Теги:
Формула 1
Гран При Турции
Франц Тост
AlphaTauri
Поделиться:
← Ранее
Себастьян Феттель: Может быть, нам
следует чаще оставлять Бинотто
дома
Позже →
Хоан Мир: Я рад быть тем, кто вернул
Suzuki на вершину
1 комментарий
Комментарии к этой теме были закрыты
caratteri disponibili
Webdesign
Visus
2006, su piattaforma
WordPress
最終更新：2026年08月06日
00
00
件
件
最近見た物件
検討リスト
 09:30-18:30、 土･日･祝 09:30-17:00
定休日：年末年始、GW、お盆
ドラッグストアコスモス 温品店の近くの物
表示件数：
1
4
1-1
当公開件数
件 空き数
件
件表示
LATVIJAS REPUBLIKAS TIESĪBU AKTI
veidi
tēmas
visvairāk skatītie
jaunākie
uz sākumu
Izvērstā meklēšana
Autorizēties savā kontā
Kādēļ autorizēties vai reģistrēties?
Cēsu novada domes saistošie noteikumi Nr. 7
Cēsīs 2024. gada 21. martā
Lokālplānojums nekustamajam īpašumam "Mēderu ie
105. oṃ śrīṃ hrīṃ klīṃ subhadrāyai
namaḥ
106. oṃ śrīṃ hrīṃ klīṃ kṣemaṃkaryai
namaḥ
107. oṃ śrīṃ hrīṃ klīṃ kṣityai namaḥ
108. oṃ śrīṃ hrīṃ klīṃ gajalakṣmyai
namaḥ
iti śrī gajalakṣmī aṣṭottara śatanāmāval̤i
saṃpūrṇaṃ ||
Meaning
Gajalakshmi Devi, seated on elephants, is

★ ★ ★ ★ ★ ★ ★

_WHAT YOU HAVE TO DO:_ Each entry shown above should be transcribed exactly as written.

_EXERCISE ANSWER:_
Теги:
Формула 1
Гран При Турции
Франц Тост
AlphaTauri
Поделиться:
← Ранее
Себастьян Феттель: Может быть, нам
следует чаще оставлять Бинотто
дома
Позже →
Хоан Мир: Я рад быть тем, кто вернул
Suzuki на вершину
1 комментарий
Комментарии к этой теме были закрыты
caratteri disponibili
Webdesign
Visus
2006, su piattaforma
WordPress
最終更新：2026年08月06日
00
00
件
件
最近見た物件
検討リスト
 09:30-18:30、 土･日･祝 09:30-17:00
定休日：年末年始、GW、お盆
ドラッグストアコスモス 温品店の近くの物
表示件数：
1
4
1-1
当公開件数
件 空き数
件
件表示
LATVIJAS REPUBLIKAS TIESĪBU AKTI
veidi
tēmas
visvairāk skatītie
jaunākie
uz sākumu
Izvērstā meklēšana
Autorizēties savā kontā
Kādēļ autorizēties vai reģistrēties?
Cēsu novada domes saistošie noteikumi Nr. 7
Cēsīs 2024. gada 21. martā
Lokālplānojums nekustamajam īpašumam "Mēderu ie
105. oṃ śrīṃ hrīṃ klīṃ subhadrāyai
namaḥ
106. oṃ śrīṃ hrīṃ klīṃ kṣemaṃkaryai
namaḥ
107. oṃ śrīṃ hrīṃ klīṃ kṣityai namaḥ
108. oṃ śrīṃ hrīṃ klīṃ gajalakṣmyai
namaḥ
iti śrī gajalakṣmī aṣṭottara śatanāmāval̤i
saṃpūrṇaṃ ||
Meaning
Gajalakshmi Devi, seated on elephants, is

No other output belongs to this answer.